(Data items)
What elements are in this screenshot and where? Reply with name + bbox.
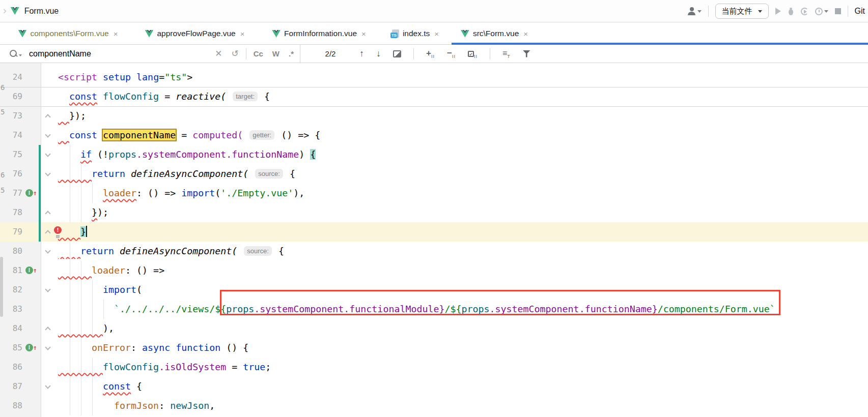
tab-close-icon[interactable]: × [523, 29, 528, 38]
code-text[interactable]: loader: () => import('./Empty.vue'), [58, 184, 868, 203]
fold-down-icon[interactable] [45, 287, 50, 292]
previous-occurrence-button[interactable]: ↑ [359, 48, 364, 59]
code-text[interactable]: return defineAsyncComponent( source: { [58, 164, 868, 184]
run-with-coverage-button[interactable] [801, 8, 808, 15]
code-text[interactable]: if (!props.systemComponent.functionName)… [58, 145, 868, 164]
next-occurrence-button[interactable]: ↓ [376, 48, 381, 59]
run-button[interactable] [775, 8, 781, 15]
code-segment [58, 246, 80, 256]
regex-toggle[interactable]: .* [289, 49, 294, 58]
code-editor[interactable]: 24<script setup lang="ts">69 const flowC… [0, 63, 868, 417]
fold-down-icon[interactable] [45, 132, 50, 138]
tab-0[interactable]: components\Form.vue× [5, 22, 131, 45]
plus-icon: + [426, 48, 431, 58]
fold-down-icon[interactable] [45, 345, 50, 350]
search-history-icon[interactable]: ↺ [231, 48, 238, 59]
code-segment [58, 110, 69, 121]
marker-arrow-icon: ↑ [33, 344, 37, 351]
fold-up-icon[interactable] [45, 325, 50, 331]
code-segment: { [310, 149, 316, 160]
filter-funnel-icon[interactable] [523, 50, 530, 57]
fold-up-icon[interactable] [45, 113, 50, 118]
code-segment [237, 246, 243, 256]
implementation-marker-icon[interactable]: I↑ [25, 344, 37, 351]
tab-label: FormInformation.vue [284, 29, 357, 38]
fold-up-icon[interactable] [45, 229, 50, 234]
code-text[interactable]: ), [58, 319, 868, 338]
code-segment: target: [233, 92, 258, 101]
vue-logo-icon [11, 7, 19, 15]
code-text[interactable]: onError: async function () { [58, 338, 868, 358]
gutter-icons [41, 203, 58, 222]
run-configuration-label: 当前文件 [722, 7, 752, 16]
code-segment [58, 226, 80, 237]
code-text[interactable]: }); [58, 203, 868, 222]
user-avatar-button[interactable] [687, 7, 702, 15]
git-menu[interactable]: Git [855, 7, 865, 16]
vue-file-icon [272, 30, 281, 38]
gutter-icons [41, 68, 58, 87]
tab-close-icon[interactable]: × [240, 29, 245, 38]
folded-lines-separator [0, 106, 868, 107]
select-all-occurrences-button[interactable]: ✓II [468, 49, 478, 59]
code-text[interactable]: loader: () => [58, 261, 868, 280]
implementation-marker-icon[interactable]: I↑ [25, 189, 37, 197]
error-bulb-icon[interactable]: ! [54, 226, 62, 234]
fold-down-icon[interactable] [45, 383, 50, 389]
code-segment [97, 72, 103, 82]
profiler-button[interactable] [815, 8, 828, 15]
tab-close-icon[interactable]: × [434, 29, 439, 38]
code-text[interactable]: const flowConfig = reactive( target: { [58, 87, 868, 106]
code-text[interactable]: return defineAsyncComponent( source: { [58, 242, 868, 261]
whole-words-toggle[interactable]: W [272, 49, 279, 58]
tab-close-icon[interactable]: × [361, 29, 366, 38]
search-input[interactable]: componentName [29, 49, 91, 58]
tab-active[interactable]: src\Form.vue× [452, 22, 537, 45]
code-segment: newJson [170, 400, 209, 411]
gutter-icons [41, 87, 58, 106]
code-segment [170, 342, 176, 353]
code-segment: computed( [192, 130, 243, 140]
code-segment: ); [97, 207, 108, 218]
match-case-toggle[interactable]: Cc [254, 49, 263, 58]
remove-occurrence-button[interactable]: −II [447, 48, 456, 59]
code-text[interactable]: const componentName = computed( getter: … [58, 126, 868, 145]
code-segment: () => { [275, 130, 320, 140]
tab-1[interactable]: approveFlowPage.vue× [135, 22, 255, 45]
code-text[interactable]: <script setup lang="ts"> [58, 68, 868, 87]
code-segment: function [176, 342, 220, 353]
fold-down-icon[interactable] [45, 152, 50, 157]
vcs-change-bar[interactable] [39, 145, 41, 242]
line-number: 81I↑ [0, 261, 41, 280]
tab-2[interactable]: FormInformation.vue× [259, 22, 379, 45]
lines-icon: ≡ [502, 49, 507, 57]
code-segment: () { [220, 342, 248, 353]
edge-clipped-scrollbar [0, 257, 3, 317]
run-configuration-dropdown[interactable]: 当前文件 [715, 4, 769, 19]
add-occurrence-button[interactable]: +II [426, 48, 435, 59]
filter-search-results-button[interactable]: ≡T [502, 49, 511, 59]
code-text[interactable]: flowConfig.isOldSystem = true; [58, 358, 868, 377]
tab-close-icon[interactable]: × [114, 29, 118, 38]
code-text[interactable]: const { [58, 377, 868, 396]
fold-up-icon[interactable] [45, 210, 50, 215]
gutter-icons [41, 145, 58, 164]
stop-button[interactable] [835, 8, 841, 14]
open-in-find-window-button[interactable] [393, 50, 401, 57]
debug-button[interactable] [788, 8, 794, 15]
vue-file-icon [18, 30, 27, 38]
code-text[interactable]: formJson: newJson, [58, 396, 868, 415]
search-mode-button[interactable] [9, 49, 22, 58]
search-match-highlight: componentName [103, 130, 176, 140]
fold-down-icon[interactable] [45, 171, 50, 176]
fold-down-icon[interactable] [45, 248, 50, 254]
code-segment: const [69, 91, 97, 102]
code-text[interactable]: ! } [58, 222, 868, 242]
code-segment: `./../../../views/ [114, 304, 215, 314]
implementation-marker-icon[interactable]: I↑ [25, 266, 37, 274]
search-field-area[interactable]: componentName ✕ ↺ Cc W .* [0, 45, 300, 63]
tab-3[interactable]: TSindex.ts× [383, 22, 447, 45]
code-segment: './Empty.vue' [220, 188, 293, 198]
clear-search-icon[interactable]: ✕ [215, 48, 222, 59]
code-text[interactable]: }); [58, 106, 868, 126]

__Exercise aim__.
Only the pictures are to be omitted; the records above must otherwise be reproduced exactly.

__Answer to the exercise__.
What elements are in this screenshot and where? Reply with name + bbox.
tab-close-icon[interactable]: × [523, 29, 528, 38]
code-text[interactable]: loader: () => import('./Empty.vue'), [58, 184, 868, 203]
fold-down-icon[interactable] [45, 287, 50, 292]
previous-occurrence-button[interactable]: ↑ [359, 48, 364, 59]
code-text[interactable]: return defineAsyncComponent( source: { [58, 164, 868, 184]
run-with-coverage-button[interactable] [801, 8, 808, 15]
code-text[interactable]: if (!props.systemComponent.functionName)… [58, 145, 868, 164]
next-occurrence-button[interactable]: ↓ [376, 48, 381, 59]
run-button[interactable] [775, 8, 781, 15]
code-segment [58, 246, 80, 256]
regex-toggle[interactable]: .* [289, 49, 294, 58]
code-editor[interactable]: 24<script setup lang="ts">69 const flowC… [0, 63, 868, 417]
fold-down-icon[interactable] [45, 132, 50, 138]
tab-0[interactable]: components\Form.vue× [5, 22, 131, 45]
plus-icon: + [426, 48, 431, 58]
fold-down-icon[interactable] [45, 345, 50, 350]
search-history-icon[interactable]: ↺ [231, 48, 238, 59]
code-segment [58, 110, 69, 121]
marker-arrow-icon: ↑ [33, 344, 37, 351]
fold-up-icon[interactable] [45, 325, 50, 331]
code-segment: { [310, 149, 316, 160]
filter-funnel-icon[interactable] [523, 50, 530, 57]
fold-up-icon[interactable] [45, 113, 50, 118]
code-segment [237, 246, 243, 256]
implementation-marker-icon[interactable]: I↑ [25, 344, 37, 351]
tab-label: FormInformation.vue [284, 29, 357, 38]
fold-up-icon[interactable] [45, 229, 50, 234]
code-text[interactable]: ), [58, 319, 868, 338]
code-segment: target: [233, 92, 258, 101]
vue-logo-icon [11, 7, 19, 15]
code-text[interactable]: onError: async function () { [58, 338, 868, 358]
gutter-icons [41, 203, 58, 222]
run-configuration-label: 当前文件 [722, 7, 752, 16]
code-segment [58, 226, 80, 237]
code-text[interactable]: }); [58, 203, 868, 222]
user-avatar-button[interactable] [687, 7, 702, 15]
git-menu[interactable]: Git [855, 7, 865, 16]
vue-file-icon [272, 30, 281, 38]
gutter-icons [41, 68, 58, 87]
tab-close-icon[interactable]: × [240, 29, 245, 38]
folded-lines-separator [0, 106, 868, 107]
select-all-occurrences-button[interactable]: ✓II [468, 49, 478, 59]
code-text[interactable]: loader: () => [58, 261, 868, 280]
implementation-marker-icon[interactable]: I↑ [25, 189, 37, 197]
error-bulb-icon[interactable]: ! [54, 226, 62, 234]
fold-down-icon[interactable] [45, 383, 50, 389]
code-segment [97, 72, 103, 82]
profiler-button[interactable] [815, 8, 828, 15]
tab-close-icon[interactable]: × [434, 29, 439, 38]
code-text[interactable]: const flowConfig = reactive( target: { [58, 87, 868, 106]
code-text[interactable]: return defineAsyncComponent( source: { [58, 242, 868, 261]
whole-words-toggle[interactable]: W [272, 49, 279, 58]
tab-close-icon[interactable]: × [361, 29, 366, 38]
search-input[interactable]: componentName [29, 49, 91, 58]
tab-active[interactable]: src\Form.vue× [452, 22, 537, 45]
code-segment: newJson [170, 400, 209, 411]
gutter-icons [41, 87, 58, 106]
code-segment [170, 342, 176, 353]
code-segment: computed( [192, 130, 243, 140]
code-segment: ); [97, 207, 108, 218]
match-case-toggle[interactable]: Cc [254, 49, 263, 58]
remove-occurrence-button[interactable]: −II [447, 48, 456, 59]
code-text[interactable]: const componentName = computed( getter: … [58, 126, 868, 145]
code-segment: () => { [275, 130, 320, 140]
tab-1[interactable]: approveFlowPage.vue× [135, 22, 255, 45]
code-text[interactable]: <script setup lang="ts"> [58, 68, 868, 87]
code-segment: function [176, 342, 220, 353]
fold-down-icon[interactable] [45, 152, 50, 157]
vcs-change-bar[interactable] [39, 145, 41, 242]
line-number: 81I↑ [0, 261, 41, 280]
tab-2[interactable]: FormInformation.vue× [259, 22, 379, 45]
lines-icon: ≡ [502, 49, 507, 57]
code-segment: () { [220, 342, 248, 353]
edge-clipped-scrollbar [0, 257, 3, 317]
run-configuration-dropdown[interactable]: 当前文件 [715, 4, 769, 19]
add-occurrence-button[interactable]: +II [426, 48, 435, 59]
filter-search-results-button[interactable]: ≡T [502, 49, 511, 59]
code-text[interactable]: flowConfig.isOldSystem = true; [58, 358, 868, 377]
tab-close-icon[interactable]: × [114, 29, 118, 38]
code-text[interactable]: const { [58, 377, 868, 396]
fold-up-icon[interactable] [45, 210, 50, 215]
gutter-icons [41, 145, 58, 164]
stop-button[interactable] [835, 8, 841, 14]
open-in-find-window-button[interactable] [393, 50, 401, 57]
debug-button[interactable] [788, 8, 794, 15]
vue-file-icon [18, 30, 27, 38]
code-text[interactable]: formJson: newJson, [58, 396, 868, 415]
search-mode-button[interactable] [9, 49, 22, 58]
search-match-highlight: componentName [103, 130, 176, 140]
fold-down-icon[interactable] [45, 171, 50, 176]
fold-down-icon[interactable] [45, 248, 50, 254]
code-segment: const [69, 91, 97, 102]
code-text[interactable]: ! } [58, 222, 868, 242]
code-segment: `./../../../views/ [114, 304, 215, 314]
implementation-marker-icon[interactable]: I↑ [25, 266, 37, 274]
search-field-area[interactable]: componentName ✕ ↺ Cc W .* [0, 45, 300, 63]
tab-3[interactable]: TSindex.ts× [383, 22, 447, 45]
code-segment: './Empty.vue' [220, 188, 293, 198]
clear-search-icon[interactable]: ✕ [215, 48, 222, 59]
code-text[interactable]: }); [58, 106, 868, 126]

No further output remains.